Jayson's football experience was even better, even though he really didn't have a clue how to play.  Erik became an assistant coach so he could keep an eye on how Jayson was interacting with the other players.  In the end, we didn't have to worry.  The kids really weren't able to talk to each other because they were covered head to toe in padding and protection.  All the kids got along fine and the head coach was an absolute dream.  He was a perfect example of a positive role model, even asking the ref to call a penalty on one of his OWN players when he made a dirty play.  The refs had missed it, but our coach wanted to make a point to the young boys - you play clean or you don't play at all.  He even saved a place on the team for twin brothers - one perfectly healthy, the other wheelchair bound with severe physical disabilities.  The boy in the wheel chair suited up for every game and coach wheeled him out first when the team took the field.  He even gave up the chance at extra points in order to let the boy put the ball on his lap and wheel himself into the end zone.  At the end of each game, the boys usually forgot to ask if they won or lost.  They just had fun. Those, my friends, are the important lessons to learn in youth sports.

And then we arrived at baseball.  I was so excited to have Jayson play, but I was also very nervous.  There's A LOT of downtime during a baseball game.  Lots of standing around (not a good thing if you have attention issues), and lots of sitting in the dugout (not a good thing if you are awkward with conversations and social interaction).  To make matters worse, Erik wasn't able to assistant coach, leaving Jayson on his own.  And did I mention that Jayson loves baseball, but can't hit the broad side of a barn?   But once again we hit the jackpot with coaches.  This coach is the most easy going, positive, and optimistic guy I've ever seen.  He cheers for every pitch thrown and every swing of the bat.  He has come up with the cutest nicknames for each player.
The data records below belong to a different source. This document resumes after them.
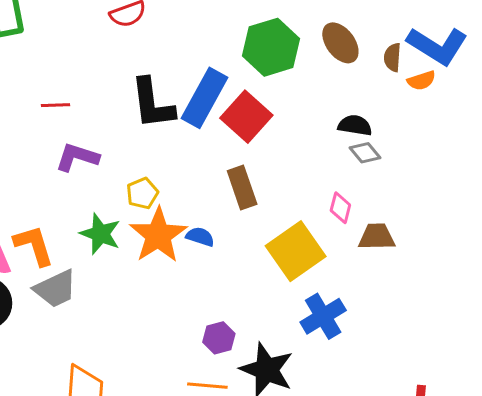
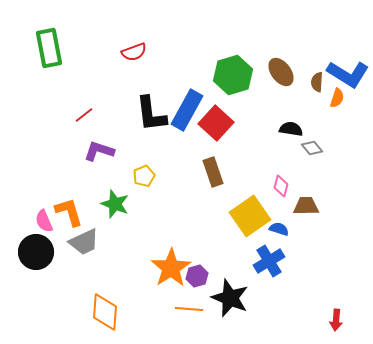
orange semicircle: (421, 80) -> (337, 98), turned -54
red line: (55, 105) -> (84, 115), turned -36
gray diamond: (365, 153) -> (312, 148), moved
orange star: (158, 235) -> (171, 268), moved
blue semicircle: (200, 237) -> (279, 229), moved

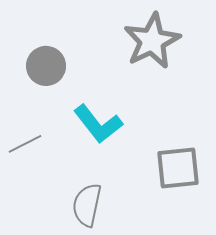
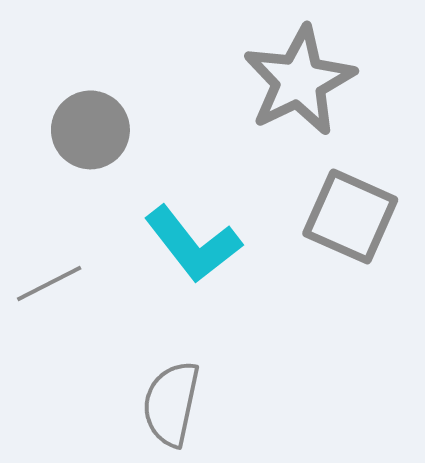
gray square: (178, 168) -> (350, 217), moved, turned 30

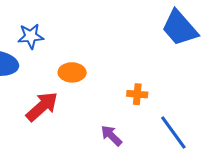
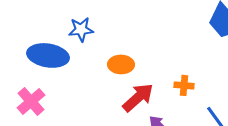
red arrow: (42, 107) -> (138, 97), moved

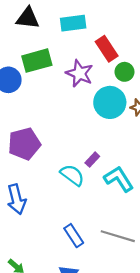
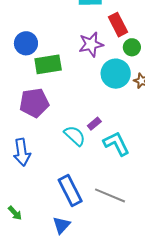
green rectangle: (37, 61) -> (48, 64), moved
purple star: (79, 73) -> (91, 44), turned 30
blue rectangle: (74, 236) -> (70, 191), size x1.4

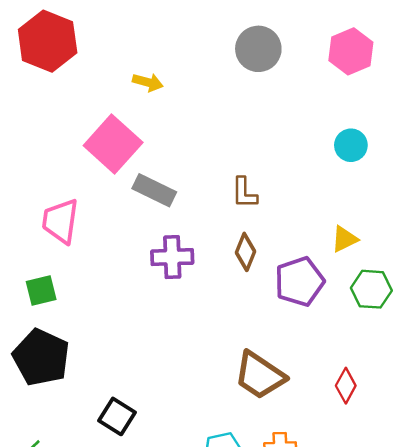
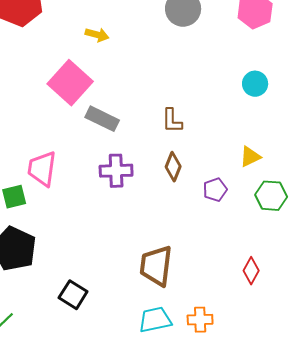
pink trapezoid: (60, 221) -> (42, 169), moved
purple pentagon: (299, 281) -> (215, 190), size x0.6
brown trapezoid: (260, 375) -> (156, 266), moved, turned 63

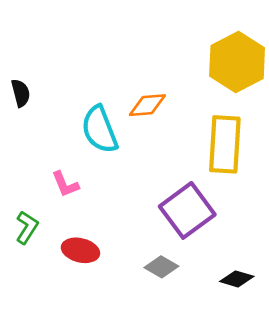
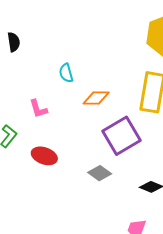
orange diamond: (147, 105) -> (96, 98), moved
cyan semicircle: (100, 129) -> (66, 73), size x0.6

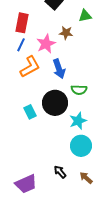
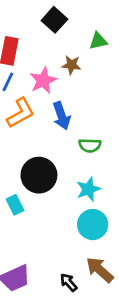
black circle: (55, 103) -> (39, 175), moved
cyan rectangle: (30, 112) -> (15, 205), moved
black arrow: (60, 172) -> (69, 282), moved
brown arrow: (86, 178) -> (100, 270), size x1.5

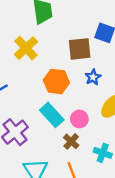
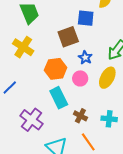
cyan rectangle: (52, 115) -> (59, 98), turned 30
pink circle: (79, 119) -> (80, 78), moved

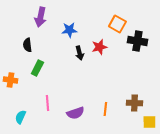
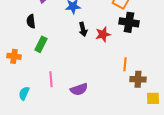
black cross: (137, 41) -> (129, 22), moved
red star: (99, 47) -> (103, 34), moved
orange line: (105, 109) -> (125, 64), moved

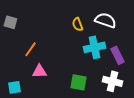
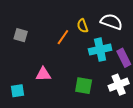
gray square: (10, 22) -> (21, 35), moved
orange line: (30, 49) -> (63, 37), moved
white cross: (112, 81) -> (119, 85), turned -36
He never argues with the umpires, even when they make an obvious bad call, although other coaches have thrown hissy fits.  After all, these umps are just teenagers who are learning skills as well.  He has good advice for every player after every game and always has a huge smile on his face.  And to top it off, he has the most amazing son - a kid who could easily play on an elite travel team because he's THAT good, but stays on recreational.  This boy is just like his father - cheering on his teammates and always being friendly.  And happily he spends a lot of time sitting next to Jayson on the bench as they wait to bat.  I suspect the coach told his son about Jayson and his autism issues, because he goes out of his way to talk to Jayson and encourage him.  And the parents seem really great as well.  Everyone cheers for everyone else - even kids on the other team if they make a great play.   I couldn't ask for a better experience for Jayson.  I'm so grateful.  And even though he needs some help in the hitting department, he's actually quite talented at second base! Go figure!

So I'm not one of those mothers that can brag about how talented my kid is, and what elite teams he's on.  I have a son who is (gasp) average, at best, in sports.  But I suspect that makes me one of the lucky ones.  Jayson doesn't have the pressure heaped on him that some kids do.  Erik and I can't be swayed to sink tons of money into his athletic development like parents are often pressured to do (we get enough of that pressure with our daughter).  Our kid just gets to play and have fun.  So a great big THANK YOU to all the coaches and senseis who have helped our son.  If everyone approached youth sports like these men, the world would be a better (and less stressful) place.  Now, play ball!!!